Aritzia Inc.
Polished look: Fine-tuning F24 cadence ahead of Q1 results, PT to $57
Our view: Fine-tuning the cadence of F24 financial forecasts ahead of Q1 results, but overall view broadly unchanged and consistent with management guidance during/since the Q4 release: near-term results won't be pretty as transient headwinds moderate EBITDA margin by approximately 1,000 bps in H1, ~400 bps overall for F24E before normalizing in F25E. Transient margin pressure, diminished visibility, and investor concerns around sustainability of demand against the backdrop of consumer disposable income headwinds are likely to weigh on near-term sentiment. Reiterating SP rating, price target to $57 (-$3).
Key points:
Forecasting EPS $0.11, consensus range $0.07-$0.11 (average: $0.09) when ATZ reports Q1 July 11. Fine-tuning Q1E SSS to reflect cool weather late into spring trims 3% from our revenue forecast to $462.5 MM (+13.4% Y/Y), guidance range $450-460 MM underpinned by accelerating US penetration/FX tailwind to revenues estimated at 3.5%, growth of omnichannel and expansion into new categories. Also fine-tuning the cadence of GM% pressure in H1, still 600 bps headwind overall but skewed to Q2 as ATZ cycles incremental airfreight, more of a headwind to Q1 Y/Y.
Balance of our assumptions broadly unchanged, save for timing and magnitude of the NCIB, which we eliminated for F24E and moderated for F25E and beyond. Against the backdrop of accelerating investments and uncertainty over discretionary consumer spending, share repurchases likely de minimis and used primarily for anti-dilutive purposes for the foreseeable future.
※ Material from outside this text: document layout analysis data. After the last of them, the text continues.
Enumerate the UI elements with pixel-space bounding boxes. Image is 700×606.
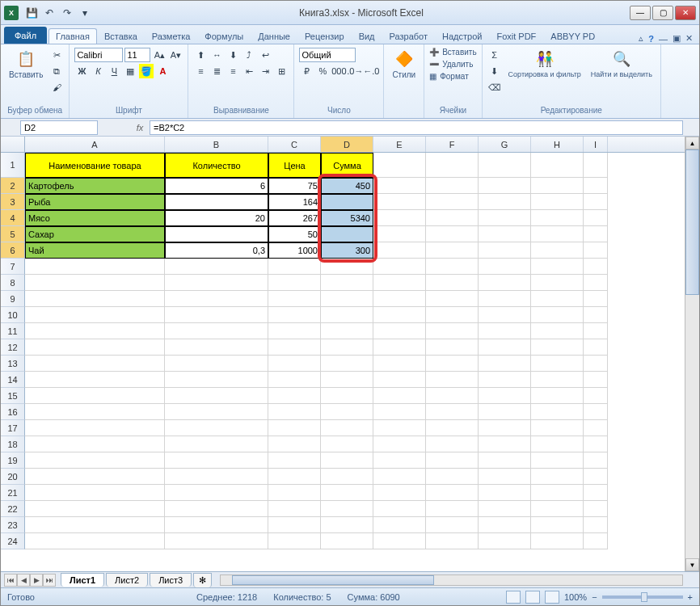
- row-header-5[interactable]: 5: [1, 226, 25, 242]
- cut-icon[interactable]: ✂: [49, 48, 64, 62]
- fill-color-icon[interactable]: 🪣: [139, 64, 154, 78]
- font-name-combo[interactable]: Calibri: [74, 48, 123, 62]
- find-select-button[interactable]: 🔍 Найти и выделить: [588, 48, 656, 80]
- row-header-7[interactable]: 7: [1, 259, 25, 275]
- grow-font-icon[interactable]: A▴: [152, 48, 167, 62]
- font-size-combo[interactable]: 11: [124, 48, 150, 62]
- tab-file[interactable]: Файл: [4, 27, 47, 44]
- cell-D1[interactable]: Сумма: [321, 153, 373, 178]
- row-header-18[interactable]: 18: [1, 436, 25, 452]
- fx-icon[interactable]: fx: [130, 123, 150, 133]
- decrease-indent-icon[interactable]: ⇤: [242, 64, 256, 78]
- cell-area[interactable]: Наименование товара Количество Цена Сумм…: [25, 153, 608, 549]
- tab-view[interactable]: Вид: [352, 28, 382, 44]
- cell-B3[interactable]: [165, 194, 268, 210]
- italic-icon[interactable]: К: [91, 64, 105, 78]
- cell-A3[interactable]: Рыба: [25, 194, 165, 210]
- row-header-15[interactable]: 15: [1, 388, 25, 404]
- col-header-E[interactable]: E: [373, 137, 426, 152]
- zoom-out-icon[interactable]: −: [592, 592, 597, 602]
- qat-dropdown-icon[interactable]: ▾: [77, 5, 93, 21]
- format-cells-button[interactable]: ▦Формат: [429, 72, 469, 81]
- sheet-nav-last-icon[interactable]: ⏭: [43, 574, 56, 587]
- cell-G1[interactable]: [479, 153, 531, 178]
- close-button[interactable]: ✕: [675, 6, 696, 20]
- row-header-4[interactable]: 4: [1, 210, 25, 226]
- cell-E2[interactable]: [373, 178, 426, 194]
- decrease-decimal-icon[interactable]: ←.0: [364, 64, 378, 78]
- copy-icon[interactable]: ⧉: [49, 64, 64, 78]
- minimize-button[interactable]: —: [630, 6, 651, 20]
- sheet-tab-2[interactable]: Лист2: [106, 573, 148, 587]
- row-header-8[interactable]: 8: [1, 275, 25, 291]
- cell-B6[interactable]: 0,3: [165, 242, 268, 259]
- cell-A6[interactable]: Чай: [25, 242, 165, 259]
- cell-D4[interactable]: 5340: [321, 210, 373, 226]
- merge-icon[interactable]: ⊞: [274, 64, 289, 78]
- col-header-H[interactable]: H: [531, 137, 584, 152]
- formula-input[interactable]: =B2*C2: [150, 120, 683, 135]
- increase-indent-icon[interactable]: ⇥: [258, 64, 272, 78]
- font-color-icon[interactable]: A: [155, 64, 170, 78]
- name-box[interactable]: D2: [20, 120, 98, 135]
- save-icon[interactable]: 💾: [23, 5, 40, 21]
- vscroll-thumb[interactable]: [685, 149, 699, 295]
- align-center-icon[interactable]: ≣: [209, 64, 224, 78]
- align-top-icon[interactable]: ⬆: [193, 48, 208, 62]
- row-header-6[interactable]: 6: [1, 242, 25, 259]
- cell-D6[interactable]: 300: [321, 242, 373, 259]
- tab-abbyy[interactable]: ABBYY PD: [543, 28, 602, 44]
- col-header-F[interactable]: F: [426, 137, 479, 152]
- normal-view-icon[interactable]: [506, 591, 521, 604]
- sheet-nav-first-icon[interactable]: ⏮: [4, 574, 17, 587]
- delete-cells-button[interactable]: ➖Удалить: [429, 60, 473, 69]
- number-format-combo[interactable]: Общий: [299, 48, 356, 62]
- row-header-14[interactable]: 14: [1, 372, 25, 388]
- sheet-tab-3[interactable]: Лист3: [150, 573, 192, 587]
- tab-insert[interactable]: Вставка: [97, 28, 145, 44]
- cell-A4[interactable]: Мясо: [25, 210, 165, 226]
- cell-C1[interactable]: Цена: [268, 153, 321, 178]
- currency-icon[interactable]: ₽: [299, 64, 314, 78]
- orientation-icon[interactable]: ⤴: [242, 48, 256, 62]
- insert-cells-button[interactable]: ➕Вставить: [429, 48, 476, 57]
- cell-C6[interactable]: 1000: [268, 242, 321, 259]
- underline-icon[interactable]: Ч: [107, 64, 121, 78]
- autosum-icon[interactable]: Σ: [487, 48, 502, 62]
- cell-D5[interactable]: [321, 226, 373, 242]
- doc-restore-icon[interactable]: ▣: [673, 33, 681, 44]
- sort-filter-button[interactable]: 👫 Сортировка и фильтр: [505, 48, 584, 80]
- row-header-17[interactable]: 17: [1, 420, 25, 436]
- increase-decimal-icon[interactable]: .0→: [348, 64, 362, 78]
- cell-B1[interactable]: Количество: [165, 153, 268, 178]
- tab-formulas[interactable]: Формулы: [197, 28, 251, 44]
- scroll-up-icon[interactable]: ▲: [685, 137, 699, 149]
- page-break-view-icon[interactable]: [545, 591, 559, 604]
- row-header-20[interactable]: 20: [1, 469, 25, 485]
- cell-A1[interactable]: Наименование товара: [25, 153, 165, 178]
- row-header-24[interactable]: 24: [1, 533, 25, 549]
- sheet-nav-prev-icon[interactable]: ◀: [17, 574, 30, 587]
- align-right-icon[interactable]: ≡: [226, 64, 240, 78]
- percent-icon[interactable]: %: [315, 64, 330, 78]
- cell-C5[interactable]: 50: [268, 226, 321, 242]
- align-middle-icon[interactable]: ↔: [209, 48, 224, 62]
- row-header-23[interactable]: 23: [1, 517, 25, 533]
- redo-icon[interactable]: ↷: [59, 5, 75, 21]
- doc-minimize-icon[interactable]: —: [659, 34, 668, 44]
- bold-icon[interactable]: Ж: [74, 64, 89, 78]
- border-icon[interactable]: ▦: [123, 64, 137, 78]
- row-header-11[interactable]: 11: [1, 323, 25, 339]
- cell-C2[interactable]: 75: [268, 178, 321, 194]
- page-layout-view-icon[interactable]: [525, 591, 540, 604]
- tab-addins[interactable]: Надстрой: [435, 28, 489, 44]
- paste-button[interactable]: 📋 Вставить: [6, 48, 46, 81]
- cell-A2[interactable]: Картофель: [25, 178, 165, 194]
- cell-H1[interactable]: [531, 153, 584, 178]
- undo-icon[interactable]: ↶: [41, 5, 57, 21]
- col-header-D[interactable]: D: [321, 137, 373, 152]
- sheet-nav-next-icon[interactable]: ▶: [30, 574, 43, 587]
- wrap-text-icon[interactable]: ↩: [258, 48, 272, 62]
- tab-layout[interactable]: Разметка: [145, 28, 198, 44]
- align-bottom-icon[interactable]: ⬇: [226, 48, 240, 62]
According to regulatory filings, ATZ repurchased 85k shares in Q1 for $3 MM.
F24E reflects transient margin pressure, rebound expected F25+. Our F24E EBITDA margin 12.1% reflects: i) 12.6% top line growth to $2.47B vs guidance range $2.42-2.50B and includes an extra week, ii) transient GM% pressure -230 bps Y/Y broadly consistent with guidance -200 bps reflecting inflationary pressures, normalized markdowns, incremental warehousing costs, and pre-opening lease amortization partly offset by cycling of prior year airfreight headwind, and iii) SG&A ratio +155 bps (guidance +150 bps) reflecting investments in talent and wage inflation, and DC project costs. Looking ahead to F25, management is confident that product margin improvements, efficiencies and lower transient cost pressures should fully reconstitute EBITDA margin relative to F23A 16%, with upside (RBC CM: 16.1%).
Trimming target multiples from 13x to 12.5x EBITDA and from 25x to 24.5x EPS to reflect near-term earnings visibility and shift in interest rate outlook, PT to $57 (-$3). Maintaining SP rating. Target multiples reflect LT growth trajectory but heightened NT uncertainty, SP rating reflects sector exposure/positioning relative to other SMID-cap names.